A leitura do editorial do jornal “Domingo” de 8 de Fevereiro de 2009, que se debruçava sobre a reforma curricular na Universidade Eduardo Mondlane, causou em nós uma certa tristeza pela forma incorrecta como o jornal “Domingo” destratava os seus colegas, apelidando-os de levianos e pretendendo ser o jornal que havia verdadeiramente investigado o assunto. Na verdade, o jornal “Domingo”, não sabemos se proposidamente ou devido à falsidade das fontes a que teve acesso, acabou sendo o jornal que desinformou.
Ao ler a página 3 e o “Sobe e Desce” (pág. 4) da edição de 15 de Fevereiro deste jornal, voltamos a ser assaltados por um novo sentimento de tristeza. Perguntámo-nos porquê um jornal tão prestigiado como o “Domingo” decidiu embarcar nesta campanha de desinformação? O jornal “Domingo” está a transmitir a mensagem errada de que finalmente o Reitor da UEM e o director do gabinete de reforma conseguiram fazer vingar o processo de Reforma do Ensino Superior.
Estas e outras informações veiculadas não correspondem à verdade. As reformas vêm sendo feitas na UEM faz muito tempo. A Licenciatura, o Mestrado e o Doutoramento foram aprovados na UEM desde 1999. Passam agora a usar a capa de primeiro, segundo e terceiro ciclos, mas não são uma invenção do gabinete de reforma da UEM. A proposta de alteração da Lei do Ensino Superior é o culminar de um trabalho longo que vem sendo feito desde 1999-2000, inicialmente pelo então Ministério do Ensino Superior, Ciência e Tecnologia. Foi desde essa altura que começaram a ser preparados o Quadro Nacional de Qualificações, o Sistema Nacional de Acreditação e Qualidade e o Sistema Nacional de Acumulação e Transferência de Créditos.
Porque estes instrumentos levaram tanto tempo a ser preparados e implementados? Devido à forma envolvente e abrangente como o processo foi conduzido. O actual Reitor da UEM sabe disso, pois ele próprio tomou parte neste processo quando ainda era Reitor da Universidade Católica. Se num processo a nível nacional se conseguiu mobilizar e envolver uma Nação, qual é a dificuldade que o Reitor e o director do gabinete de reforma da UEM têm de envolver os docentes da Faculdade de Medicina da UEM na preparação do currículo que vai formar os médicos? Qual é a dificuldade que eles têm de envolver a comunidade universitária na tomada de decisões tão importantes como estas que estão tentando impor à força? Foi assim na Faculdade de Medicina e pretende que seja assim em toda a UEM.

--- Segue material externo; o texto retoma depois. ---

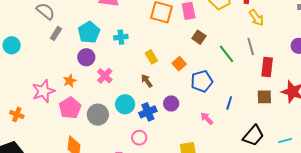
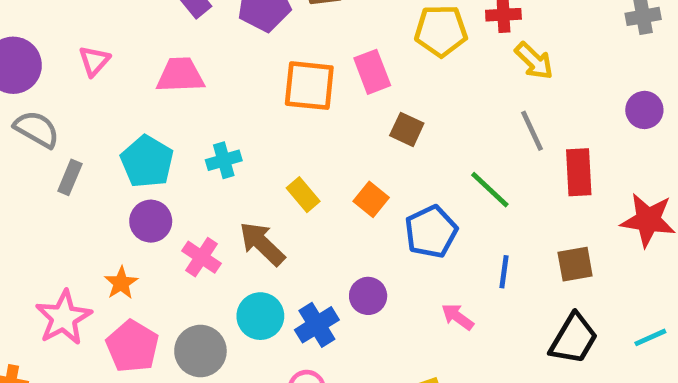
green line: (226, 54) -> (490, 190), moved
brown arrow: (147, 81) -> (262, 244), moved, size x1.5
brown square: (264, 97) -> (575, 264), moved

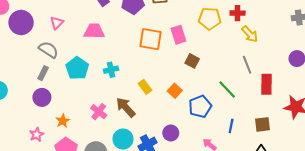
gray semicircle: (37, 129) -> (48, 50), moved
purple circle: (151, 221) -> (42, 97), moved
pink star: (64, 318) -> (37, 135), size x0.6

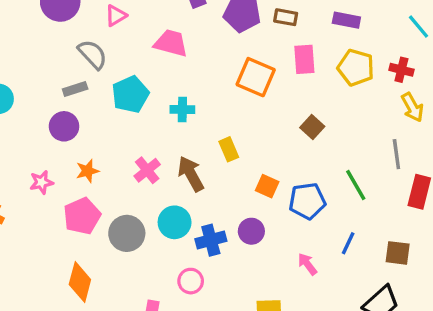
pink rectangle: (178, 35) -> (304, 59), moved
gray rectangle: (43, 73) -> (75, 89), turned 32
orange square: (175, 91) -> (267, 186), moved, turned -32

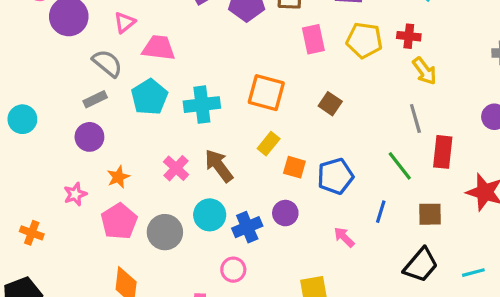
pink trapezoid: (171, 43) -> (159, 48), moved
orange square: (256, 77) -> (266, 93), moved
cyan cross: (182, 110) -> (202, 105), size x1.5
yellow rectangle: (229, 149) -> (269, 144), moved, turned 70
green line: (356, 185) -> (400, 166), moved

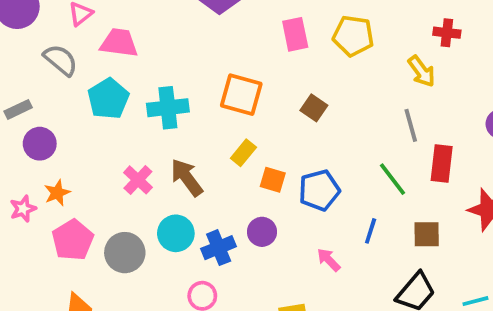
red cross: (409, 36) -> (447, 33), moved
gray rectangle: (95, 99) -> (18, 109), moved
orange star: (118, 177) -> (57, 193), moved

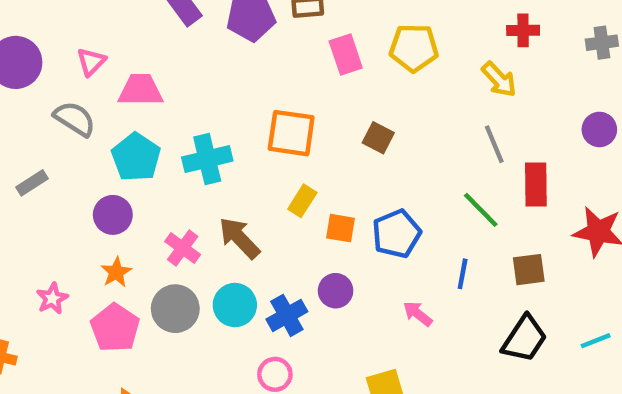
purple circle: (40, 144) -> (113, 215), moved
orange star: (57, 193) -> (116, 272), moved
gray circle: (125, 253) -> (175, 309), moved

Afinal qual é o verdadeiro motivo desta turbulência na maior instituição de ensino superior? Não é a introdução dos ciclos e dos créditos, mas é a imposição da introdução de licenciaturas de três anos, mesmo sem ter em conta aquilo que constava da proposta que foi finalmente e felizmente aprovada pelo Conselho de Ministros. É a introdução de um currículo na Faculdade de Medicina que prevê a formação de um bacharel cujo perfil e competências não estão definidos contrariamente ao que nos tenta fazer acreditar o professor Firmino Mucavele quando afirma que o processo começa com a definição do perfil e das competências. É a exclusão dos docentes experientes da Faculdade de Medicina e sua substituição por um grupo de recém-formados da Universidade Católica sem nenhuma experiência de docência no ensino superior. É a exclusão das três únicas ordens deste processo. É a prepotência e a arrogância que se manifesta, como no exemplo da entrevista do dia 3 de Fevereiro de 2009 quando o Reitor da UEM afirma “a reforma vai avante, doa a quem doer”. É a campanha de desinformação que está a ser usada para alcançar o que se pretende. É a violação de normas e práticas que já fazem parte da cultura da academia.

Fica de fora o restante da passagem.